[Data for this task — start]

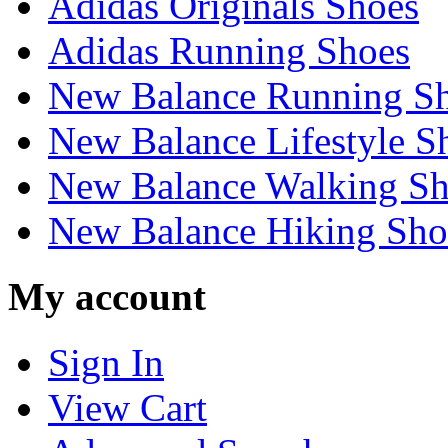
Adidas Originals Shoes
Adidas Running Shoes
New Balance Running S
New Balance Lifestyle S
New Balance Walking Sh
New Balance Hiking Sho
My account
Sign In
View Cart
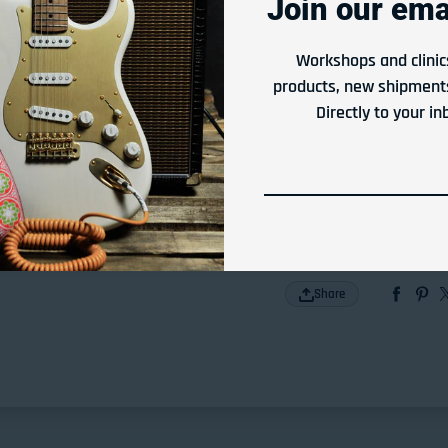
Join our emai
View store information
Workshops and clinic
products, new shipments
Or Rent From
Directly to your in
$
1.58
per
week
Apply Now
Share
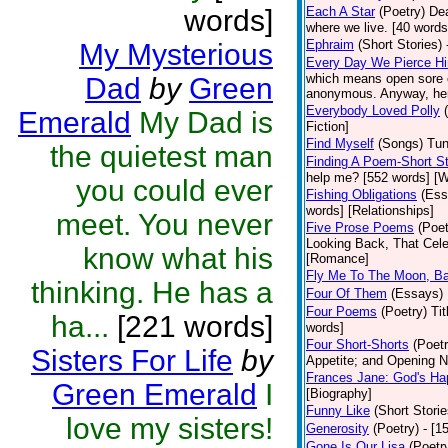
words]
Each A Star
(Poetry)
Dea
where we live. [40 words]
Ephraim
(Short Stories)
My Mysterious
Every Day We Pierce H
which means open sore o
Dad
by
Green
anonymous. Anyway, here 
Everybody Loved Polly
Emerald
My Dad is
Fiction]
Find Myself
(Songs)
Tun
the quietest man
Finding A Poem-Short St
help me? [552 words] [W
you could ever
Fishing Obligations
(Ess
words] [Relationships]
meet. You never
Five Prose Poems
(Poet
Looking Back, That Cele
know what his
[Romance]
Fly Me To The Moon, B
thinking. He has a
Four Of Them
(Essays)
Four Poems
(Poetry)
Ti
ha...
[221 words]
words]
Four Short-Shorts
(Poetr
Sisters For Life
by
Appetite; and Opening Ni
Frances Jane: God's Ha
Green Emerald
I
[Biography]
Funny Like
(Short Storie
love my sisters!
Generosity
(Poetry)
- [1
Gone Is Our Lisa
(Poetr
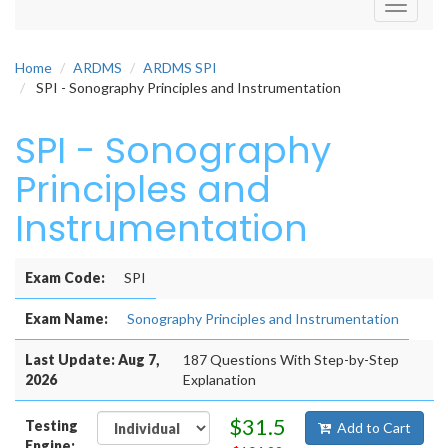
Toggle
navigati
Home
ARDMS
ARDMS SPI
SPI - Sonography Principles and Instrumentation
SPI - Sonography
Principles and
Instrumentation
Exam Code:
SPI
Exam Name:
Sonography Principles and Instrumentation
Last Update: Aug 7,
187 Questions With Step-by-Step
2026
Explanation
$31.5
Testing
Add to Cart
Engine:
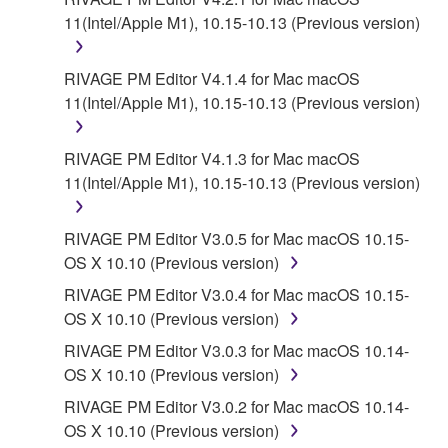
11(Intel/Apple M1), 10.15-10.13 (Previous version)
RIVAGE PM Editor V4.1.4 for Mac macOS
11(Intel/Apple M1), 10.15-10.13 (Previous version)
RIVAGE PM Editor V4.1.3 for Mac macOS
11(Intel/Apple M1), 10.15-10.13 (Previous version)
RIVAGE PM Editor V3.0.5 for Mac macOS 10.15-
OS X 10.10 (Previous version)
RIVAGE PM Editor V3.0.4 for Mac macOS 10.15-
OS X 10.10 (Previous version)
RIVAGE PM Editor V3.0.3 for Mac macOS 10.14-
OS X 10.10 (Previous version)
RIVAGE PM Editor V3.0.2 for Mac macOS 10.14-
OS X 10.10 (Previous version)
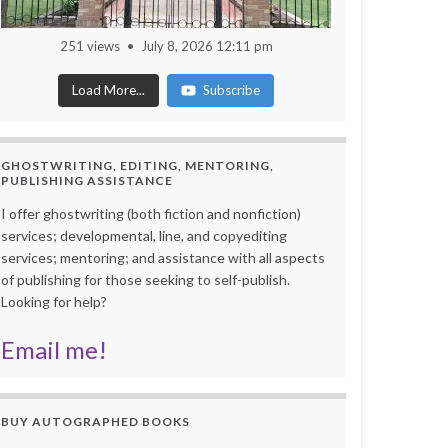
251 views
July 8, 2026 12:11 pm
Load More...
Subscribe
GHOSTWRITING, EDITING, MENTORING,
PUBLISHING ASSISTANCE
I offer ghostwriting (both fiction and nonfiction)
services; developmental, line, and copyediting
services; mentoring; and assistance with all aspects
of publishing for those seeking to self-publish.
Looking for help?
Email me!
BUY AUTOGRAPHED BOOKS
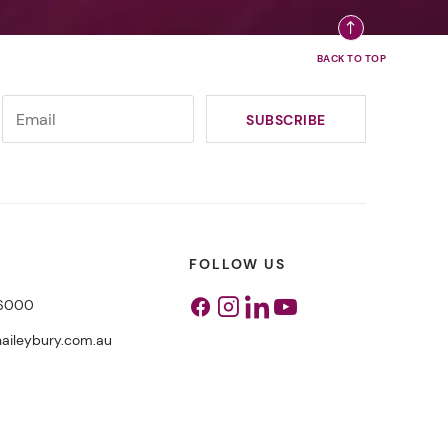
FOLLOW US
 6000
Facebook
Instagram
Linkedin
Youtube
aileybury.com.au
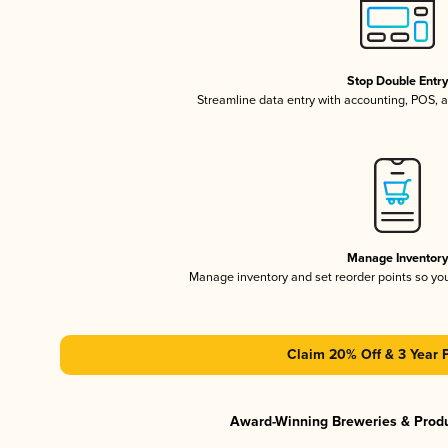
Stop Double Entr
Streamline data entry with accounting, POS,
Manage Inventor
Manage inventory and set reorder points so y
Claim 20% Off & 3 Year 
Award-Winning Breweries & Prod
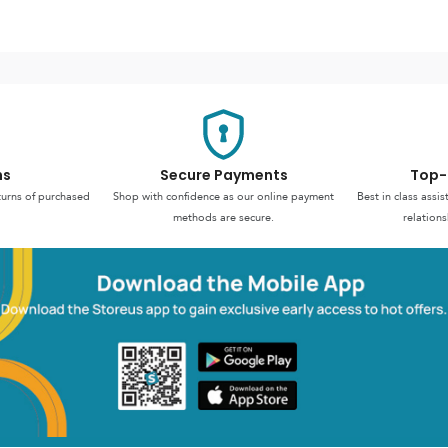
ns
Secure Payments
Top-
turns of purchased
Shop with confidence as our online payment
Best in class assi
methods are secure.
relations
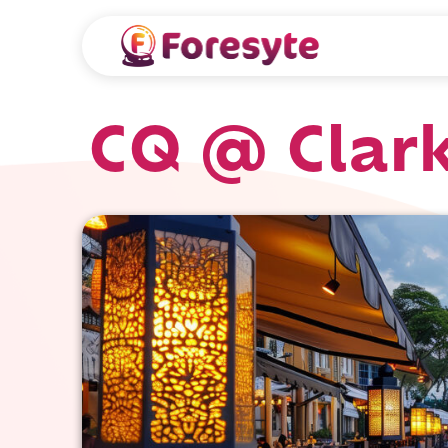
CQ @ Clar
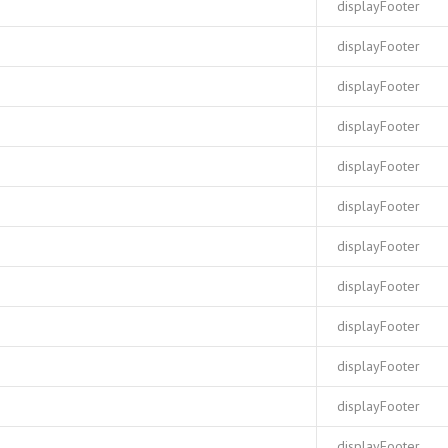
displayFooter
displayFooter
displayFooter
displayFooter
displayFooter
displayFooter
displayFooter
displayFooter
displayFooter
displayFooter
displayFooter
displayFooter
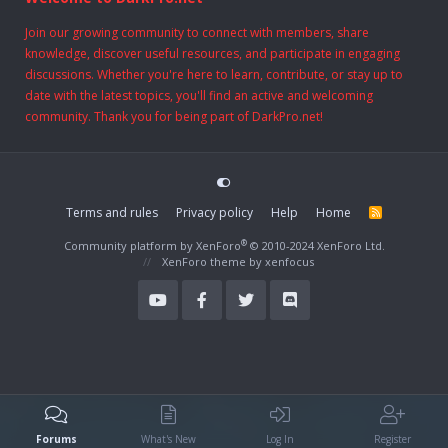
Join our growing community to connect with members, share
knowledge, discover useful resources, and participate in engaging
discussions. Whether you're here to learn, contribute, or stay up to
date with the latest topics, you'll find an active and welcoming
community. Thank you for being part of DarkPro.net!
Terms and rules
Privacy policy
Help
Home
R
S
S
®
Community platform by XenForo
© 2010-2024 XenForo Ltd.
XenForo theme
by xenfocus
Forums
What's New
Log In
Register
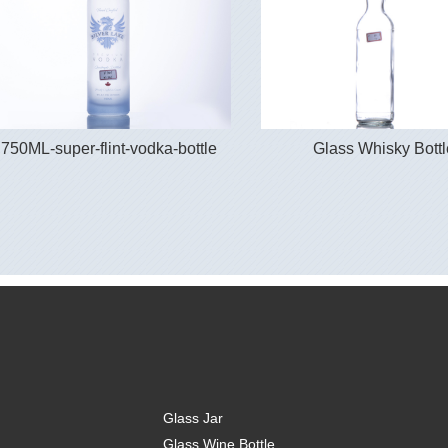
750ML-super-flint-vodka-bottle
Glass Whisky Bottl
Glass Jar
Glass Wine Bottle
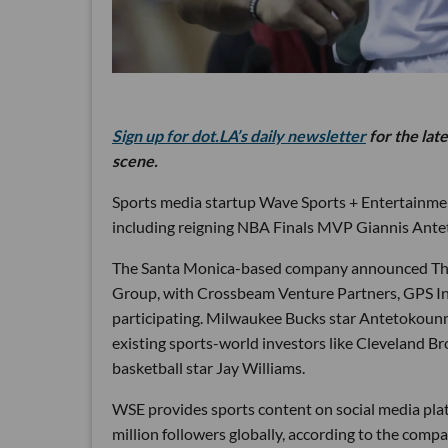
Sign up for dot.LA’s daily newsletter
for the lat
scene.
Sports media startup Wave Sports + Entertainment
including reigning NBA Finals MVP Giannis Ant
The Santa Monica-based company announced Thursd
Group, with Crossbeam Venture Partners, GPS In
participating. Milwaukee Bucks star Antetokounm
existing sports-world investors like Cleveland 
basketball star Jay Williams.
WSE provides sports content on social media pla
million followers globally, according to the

[Data for this task — finish]

_Task goal_: Drop the images and repeat the data exactly.

_Answer space_:
Adidas Originals Shoes
Adidas Running Shoes
New Balance Running S
New Balance Lifestyle S
New Balance Walking Sh
New Balance Hiking Sho
My account
Sign In
View Cart
Join our emai
View store information
Workshops and clinic
products, new shipments
Or Rent From
Directly to your in
$
1.58
per
week
Apply Now
Share
words]
Each A Star
(Poetry)
Dea
where we live. [40 words]
Ephraim
(Short Stories)
My Mysterious
Every Day We Pierce H
which means open sore o
Dad
by
Green
anonymous. Anyway, here 
Everybody Loved Polly
Emerald
My Dad is
Fiction]
Find Myself
(Songs)
Tun
the quietest man
Finding A Poem-Short St
help me? [552 words] [W
you could ever
Fishing Obligations
(Ess
words] [Relationships]
meet. You never
Five Prose Poems
(Poet
Looking Back, That Cele
know what his
[Romance]
Fly Me To The Moon, B
thinking. He has a
Four Of Them
(Essays)
Four Poems
(Poetry)
Ti
ha...
[221 words]
words]
Four Short-Shorts
(Poetr
Sisters For Life
by
Appetite; and Opening Ni
Frances Jane: God's Ha
Green Emerald
I
[Biography]
Funny Like
(Short Storie
love my sisters!
Generosity
(Poetry)
- [1
Gone Is Our Lisa
(Poetr
Toggle
navigati
Home
ARDMS
ARDMS SPI
SPI - Sonography Principles and Instrumentation
SPI - Sonography
Principles and
Instrumentation
Exam Code:
SPI
Exam Name:
Sonography Principles and Instrumentation
Last Update: Aug 7,
187 Questions With Step-by-Step
2026
Explanation
$31.5
Testing
Add to Cart
Engine:
11(Intel/Apple M1), 10.15-10.13 (Previous version)
RIVAGE PM Editor V4.1.4 for Mac macOS
11(Intel/Apple M1), 10.15-10.13 (Previous version)
RIVAGE PM Editor V4.1.3 for Mac macOS
11(Intel/Apple M1), 10.15-10.13 (Previous version)
RIVAGE PM Editor V3.0.5 for Mac macOS 10.15-
OS X 10.10 (Previous version)
RIVAGE PM Editor V3.0.4 for Mac macOS 10.15-
OS X 10.10 (Previous version)
RIVAGE PM Editor V3.0.3 for Mac macOS 10.14-
OS X 10.10 (Previous version)
RIVAGE PM Editor V3.0.2 for Mac macOS 10.14-
OS X 10.10 (Previous version)
251 views
July 8, 2026 12:11 pm
Load More...
Subscribe
GHOSTWRITING, EDITING, MENTORING,
PUBLISHING ASSISTANCE
I offer ghostwriting (both fiction and nonfiction)
services; developmental, line, and copyediting
services; mentoring; and assistance with all aspects
of publishing for those seeking to self-publish.
Looking for help?
Email me!
BUY AUTOGRAPHED BOOKS
FOLLOW US
 6000
Facebook
Instagram
Linkedin
Youtube
aileybury.com.au
Stop Double Entr
Streamline data entry with accounting, POS,
Manage Inventor
Manage inventory and set reorder points so y
Claim 20% Off & 3 Year 
Award-Winning Breweries & Prod
ns
Secure Payments
Top-
turns of purchased
Shop with confidence as our online payment
Best in class assi
methods are secure.
relations
CQ @ Clar
displayFooter
displayFooter
displayFooter
displayFooter
displayFooter
displayFooter
displayFooter
displayFooter
displayFooter
displayFooter
displayFooter
displayFooter
Join our growing community to connect with members, share
knowledge, discover useful resources, and participate in engaging
discussions. Whether you're here to learn, contribute, or stay up to
date with the latest topics, you'll find an active and welcoming
community. Thank you for being part of DarkPro.net!
Terms and rules
Privacy policy
Help
Home
R
S
S
®
Community platform by XenForo
© 2010-2024 XenForo Ltd.
XenForo theme
by xenfocus
Forums
What's New
Log In
Register
750ML-super-flint-vodka-bottle
Glass Whisky Bottl
Glass Jar
Glass Wine Bottle
Sign up for dot.LA’s daily newsletter
for the lat
scene.
Sports media startup Wave Sports + Entertainment
including reigning NBA Finals MVP Giannis Ant
The Santa Monica-based company announced Thursd
Group, with Crossbeam Venture Partners, GPS In
participating. Milwaukee Bucks star Antetokounm
existing sports-world investors like Cleveland 
basketball star Jay Williams.
WSE provides sports content on social media pla
million followers globally, according to the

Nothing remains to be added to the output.